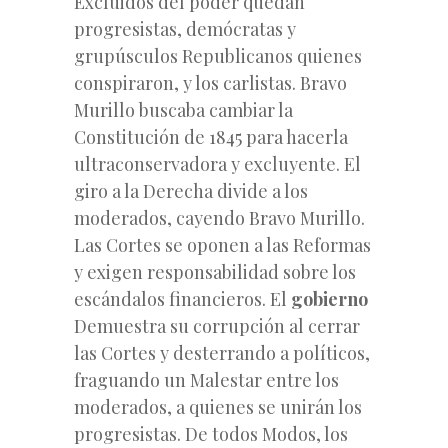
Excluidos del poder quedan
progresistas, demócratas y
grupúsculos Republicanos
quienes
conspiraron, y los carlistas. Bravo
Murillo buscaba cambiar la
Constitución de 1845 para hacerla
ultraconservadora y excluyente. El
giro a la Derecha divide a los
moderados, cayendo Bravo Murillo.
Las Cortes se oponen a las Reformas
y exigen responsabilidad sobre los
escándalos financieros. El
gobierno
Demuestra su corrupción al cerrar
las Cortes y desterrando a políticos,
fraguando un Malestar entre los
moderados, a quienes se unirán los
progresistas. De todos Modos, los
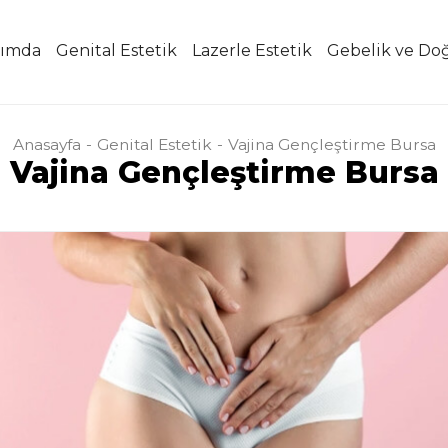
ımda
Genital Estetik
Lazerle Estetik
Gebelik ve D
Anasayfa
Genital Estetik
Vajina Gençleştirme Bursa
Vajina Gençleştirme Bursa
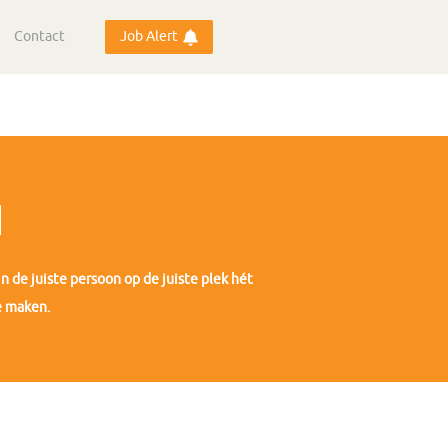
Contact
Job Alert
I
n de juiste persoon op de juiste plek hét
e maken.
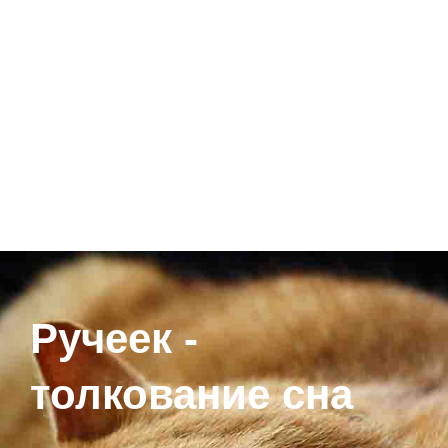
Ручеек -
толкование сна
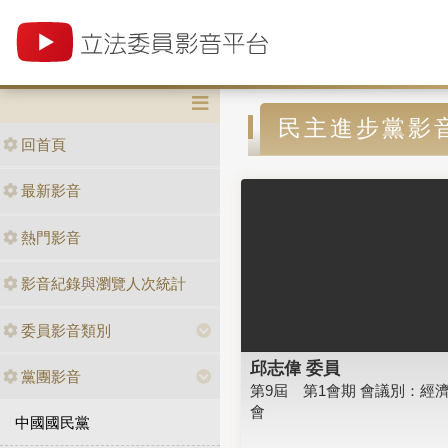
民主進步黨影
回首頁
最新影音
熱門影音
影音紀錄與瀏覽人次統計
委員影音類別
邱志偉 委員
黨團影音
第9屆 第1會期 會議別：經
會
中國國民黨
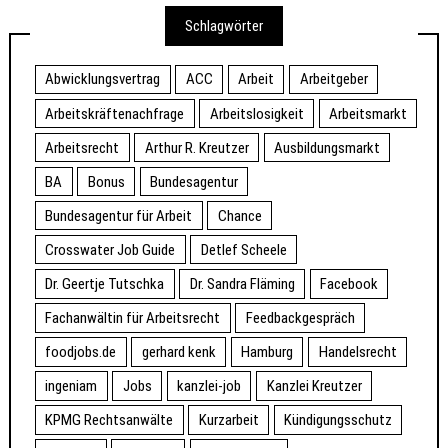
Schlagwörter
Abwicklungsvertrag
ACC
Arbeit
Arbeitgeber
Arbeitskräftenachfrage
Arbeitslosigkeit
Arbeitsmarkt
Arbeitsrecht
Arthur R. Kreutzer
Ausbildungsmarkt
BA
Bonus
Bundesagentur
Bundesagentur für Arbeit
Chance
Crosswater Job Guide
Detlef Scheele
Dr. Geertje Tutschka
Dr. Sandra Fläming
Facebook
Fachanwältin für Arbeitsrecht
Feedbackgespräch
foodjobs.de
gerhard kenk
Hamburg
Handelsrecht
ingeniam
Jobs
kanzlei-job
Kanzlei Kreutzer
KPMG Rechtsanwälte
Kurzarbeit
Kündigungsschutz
-=-=-=-=-
TASK DIRECTIONS: Give back every entry verbatim. No pictures belong in the copy.

WRITTEN RESPONSE:
Excluidos del poder quedan
progresistas, demócratas y
grupúsculos Republicanos
quienes
conspiraron, y los carlistas. Bravo
Murillo buscaba cambiar la
Constitución de 1845 para hacerla
ultraconservadora y excluyente. El
giro a la Derecha divide a los
moderados, cayendo Bravo Murillo.
Las Cortes se oponen a las Reformas
y exigen responsabilidad sobre los
escándalos financieros. El
gobierno
Demuestra su corrupción al cerrar
las Cortes y desterrando a políticos,
fraguando un Malestar entre los
moderados, a quienes se unirán los
progresistas. De todos Modos, los
ımda
Genital Estetik
Lazerle Estetik
Gebelik ve D
Anasayfa
Genital Estetik
Vajina Gençleştirme Bursa
Vajina Gençleştirme Bursa
Contact
Job Alert
I
n de juiste persoon op de juiste plek hét
e maken.
Ручеек -
толкование сна
民主進步黨影
回首頁
最新影音
熱門影音
影音紀錄與瀏覽人次統計
委員影音類別
邱志偉 委員
黨團影音
第9屆 第1會期 會議別：經
會
中國國民黨
Schlagwörter
Abwicklungsvertrag
ACC
Arbeit
Arbeitgeber
Arbeitskräftenachfrage
Arbeitslosigkeit
Arbeitsmarkt
Arbeitsrecht
Arthur R. Kreutzer
Ausbildungsmarkt
BA
Bonus
Bundesagentur
Bundesagentur für Arbeit
Chance
Crosswater Job Guide
Detlef Scheele
Dr. Geertje Tutschka
Dr. Sandra Fläming
Facebook
Fachanwältin für Arbeitsrecht
Feedbackgespräch
foodjobs.de
gerhard kenk
Hamburg
Handelsrecht
ingeniam
Jobs
kanzlei-job
Kanzlei Kreutzer
KPMG Rechtsanwälte
Kurzarbeit
Kündigungsschutz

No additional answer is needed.